---- Task inputs
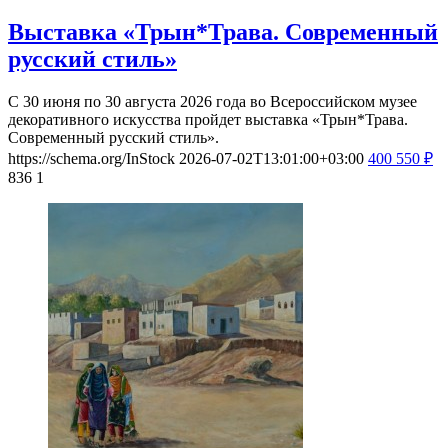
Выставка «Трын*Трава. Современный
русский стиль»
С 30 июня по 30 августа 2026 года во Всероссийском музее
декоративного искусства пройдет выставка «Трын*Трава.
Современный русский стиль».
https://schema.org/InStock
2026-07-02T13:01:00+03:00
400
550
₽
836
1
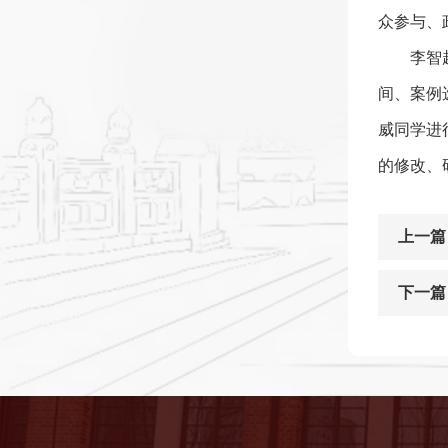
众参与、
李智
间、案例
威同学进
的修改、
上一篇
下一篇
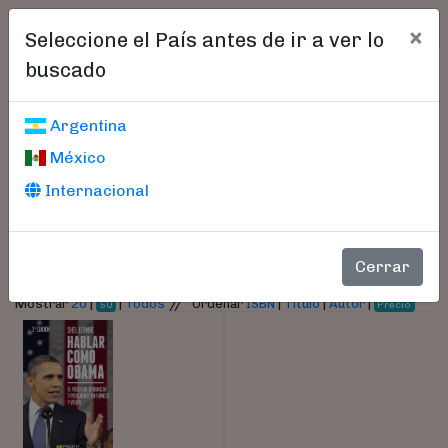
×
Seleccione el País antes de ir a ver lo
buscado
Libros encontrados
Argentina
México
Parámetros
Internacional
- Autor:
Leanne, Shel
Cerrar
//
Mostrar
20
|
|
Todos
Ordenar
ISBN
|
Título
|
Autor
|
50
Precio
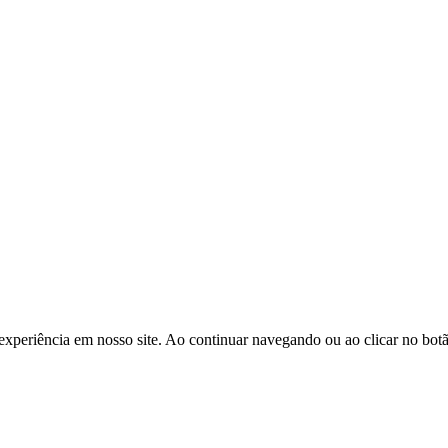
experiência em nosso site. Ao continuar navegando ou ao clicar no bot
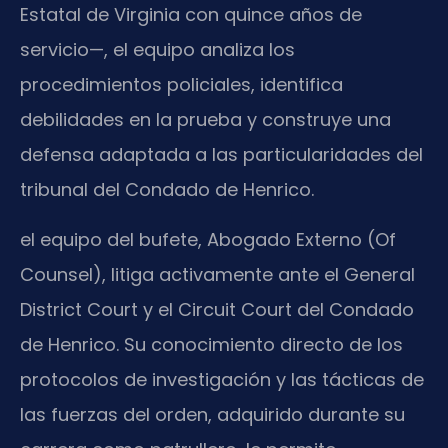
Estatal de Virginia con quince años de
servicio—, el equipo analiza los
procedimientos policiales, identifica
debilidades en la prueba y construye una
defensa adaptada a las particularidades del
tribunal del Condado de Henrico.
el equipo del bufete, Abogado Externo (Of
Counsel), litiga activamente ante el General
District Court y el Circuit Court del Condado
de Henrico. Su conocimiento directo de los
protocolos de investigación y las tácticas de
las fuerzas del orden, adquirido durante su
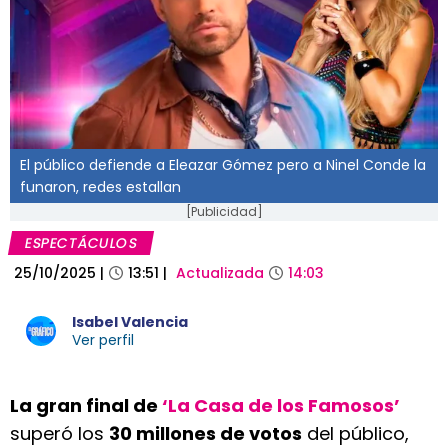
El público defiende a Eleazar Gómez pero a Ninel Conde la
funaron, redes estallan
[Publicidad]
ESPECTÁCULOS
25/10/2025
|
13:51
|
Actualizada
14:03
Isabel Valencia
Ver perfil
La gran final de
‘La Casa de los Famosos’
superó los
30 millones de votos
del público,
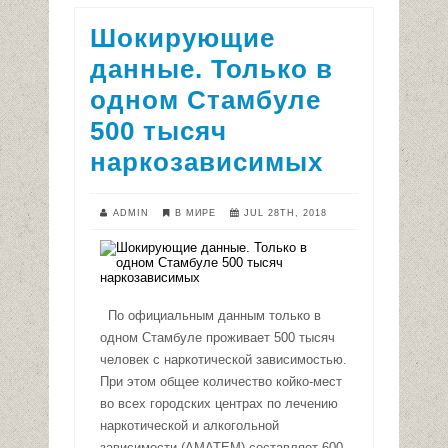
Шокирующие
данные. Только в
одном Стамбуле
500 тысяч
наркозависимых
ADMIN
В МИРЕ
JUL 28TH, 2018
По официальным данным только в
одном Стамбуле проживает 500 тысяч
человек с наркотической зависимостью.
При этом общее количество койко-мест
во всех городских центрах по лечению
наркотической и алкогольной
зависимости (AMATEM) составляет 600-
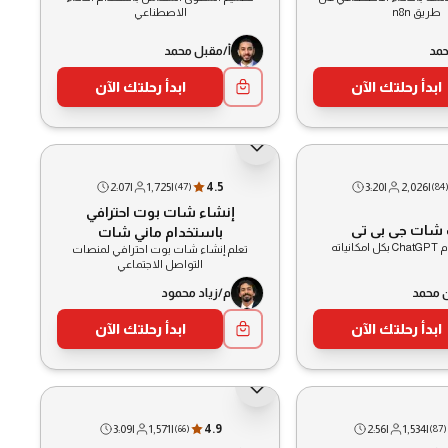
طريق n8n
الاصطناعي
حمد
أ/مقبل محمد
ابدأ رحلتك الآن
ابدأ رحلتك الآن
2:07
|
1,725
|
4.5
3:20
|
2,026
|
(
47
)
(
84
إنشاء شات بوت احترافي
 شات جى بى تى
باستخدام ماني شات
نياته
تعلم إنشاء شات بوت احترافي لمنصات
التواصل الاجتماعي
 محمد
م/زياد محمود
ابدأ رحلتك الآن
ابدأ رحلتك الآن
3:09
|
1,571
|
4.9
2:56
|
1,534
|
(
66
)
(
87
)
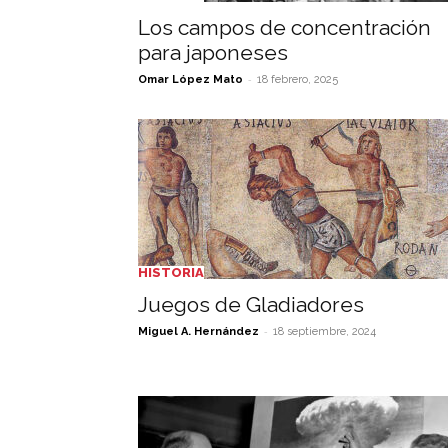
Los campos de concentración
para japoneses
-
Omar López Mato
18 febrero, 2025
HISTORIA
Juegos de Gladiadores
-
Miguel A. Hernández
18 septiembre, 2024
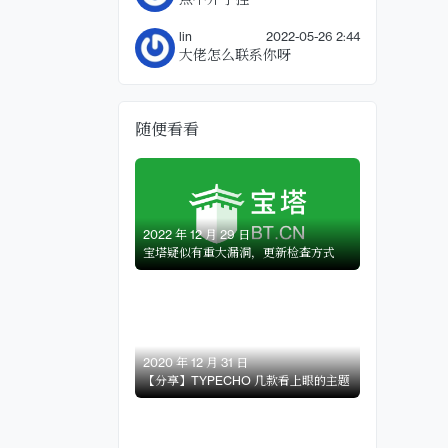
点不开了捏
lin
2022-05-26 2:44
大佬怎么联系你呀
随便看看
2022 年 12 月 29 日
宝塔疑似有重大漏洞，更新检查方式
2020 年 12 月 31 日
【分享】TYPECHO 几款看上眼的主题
--------
---- Task inputs
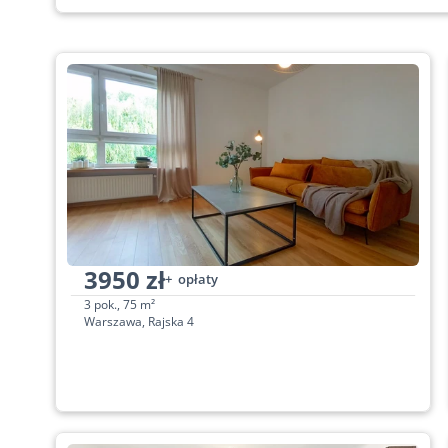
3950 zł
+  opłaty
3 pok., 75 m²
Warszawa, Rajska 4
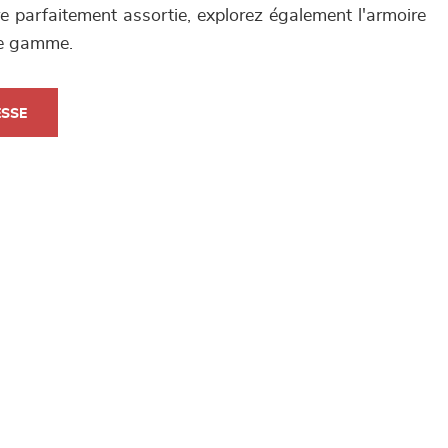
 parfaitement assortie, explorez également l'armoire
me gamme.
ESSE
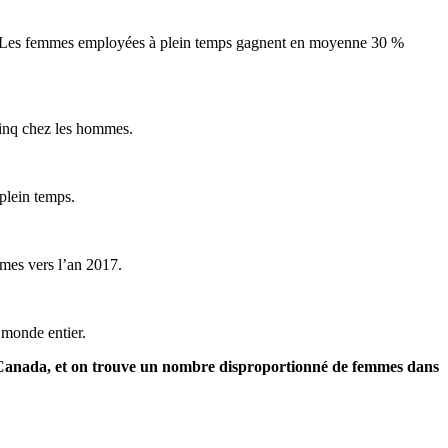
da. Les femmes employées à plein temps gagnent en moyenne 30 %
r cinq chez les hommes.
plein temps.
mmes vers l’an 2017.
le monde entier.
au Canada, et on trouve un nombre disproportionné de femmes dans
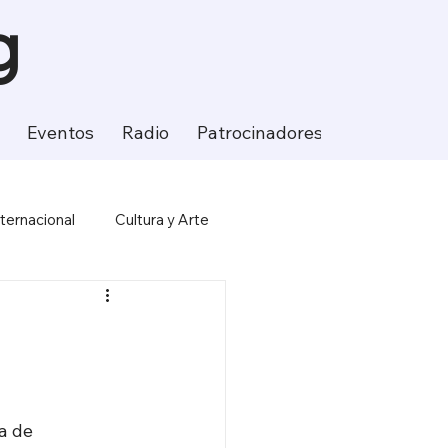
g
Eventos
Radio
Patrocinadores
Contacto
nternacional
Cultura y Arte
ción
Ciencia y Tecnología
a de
--------
---- Task inputs
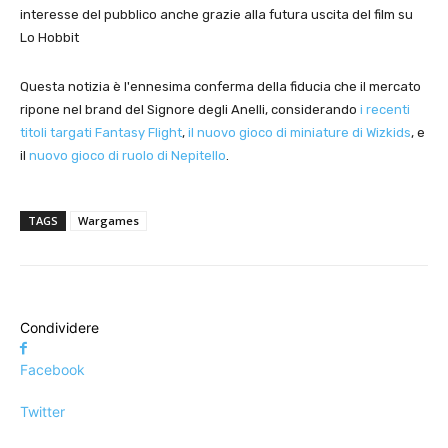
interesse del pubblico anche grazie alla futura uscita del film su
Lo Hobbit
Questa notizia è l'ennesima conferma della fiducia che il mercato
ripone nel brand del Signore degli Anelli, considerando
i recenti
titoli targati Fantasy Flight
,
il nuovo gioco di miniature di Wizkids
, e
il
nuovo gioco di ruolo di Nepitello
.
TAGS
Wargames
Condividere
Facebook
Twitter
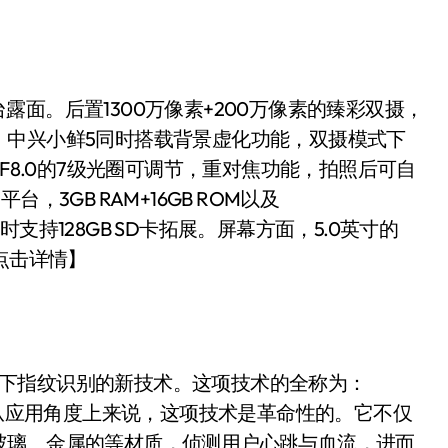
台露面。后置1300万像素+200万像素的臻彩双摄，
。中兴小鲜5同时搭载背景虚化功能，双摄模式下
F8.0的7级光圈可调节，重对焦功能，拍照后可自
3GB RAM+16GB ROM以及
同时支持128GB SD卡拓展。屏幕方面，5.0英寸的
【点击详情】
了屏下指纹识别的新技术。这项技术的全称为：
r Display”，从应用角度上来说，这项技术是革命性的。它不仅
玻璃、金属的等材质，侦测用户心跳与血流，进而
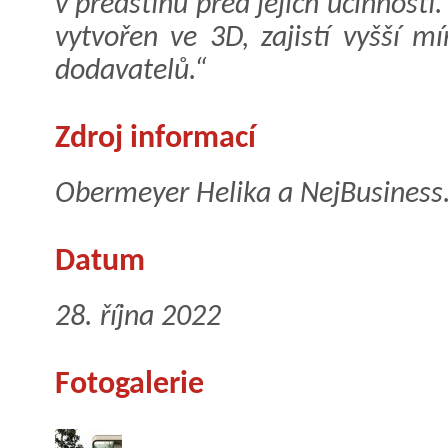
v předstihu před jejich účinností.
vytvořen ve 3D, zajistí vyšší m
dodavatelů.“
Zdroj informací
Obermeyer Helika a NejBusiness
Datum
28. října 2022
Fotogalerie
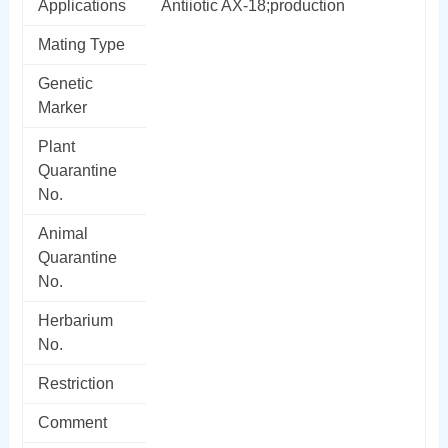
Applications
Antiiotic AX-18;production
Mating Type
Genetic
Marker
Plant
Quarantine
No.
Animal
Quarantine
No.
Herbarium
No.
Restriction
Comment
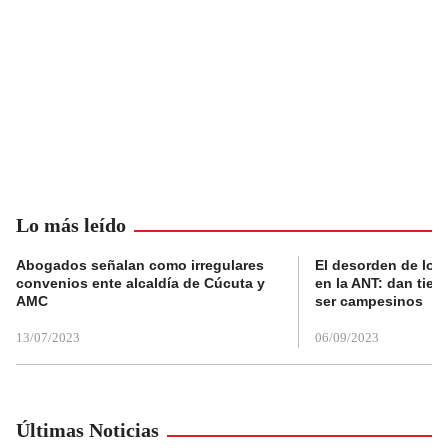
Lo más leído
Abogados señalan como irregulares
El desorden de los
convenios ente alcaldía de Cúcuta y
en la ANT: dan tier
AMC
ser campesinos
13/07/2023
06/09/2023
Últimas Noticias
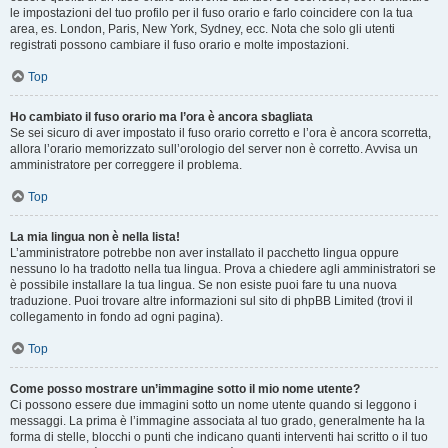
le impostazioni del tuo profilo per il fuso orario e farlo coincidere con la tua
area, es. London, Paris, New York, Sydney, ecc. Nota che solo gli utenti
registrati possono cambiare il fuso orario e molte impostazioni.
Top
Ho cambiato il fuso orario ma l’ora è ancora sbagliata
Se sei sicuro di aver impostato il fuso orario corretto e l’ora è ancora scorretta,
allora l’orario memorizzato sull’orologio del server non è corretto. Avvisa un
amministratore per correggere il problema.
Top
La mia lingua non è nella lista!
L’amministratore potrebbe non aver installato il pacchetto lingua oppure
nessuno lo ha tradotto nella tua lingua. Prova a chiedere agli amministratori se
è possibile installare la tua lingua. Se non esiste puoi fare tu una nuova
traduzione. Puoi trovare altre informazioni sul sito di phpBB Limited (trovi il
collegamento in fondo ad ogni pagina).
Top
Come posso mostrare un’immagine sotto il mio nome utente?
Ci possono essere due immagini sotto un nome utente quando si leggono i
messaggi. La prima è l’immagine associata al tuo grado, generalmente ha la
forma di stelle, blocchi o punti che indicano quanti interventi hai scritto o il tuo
--------
Search the entries above for the word "nuovo" and count the lines that hold it. Reply with only that number.

2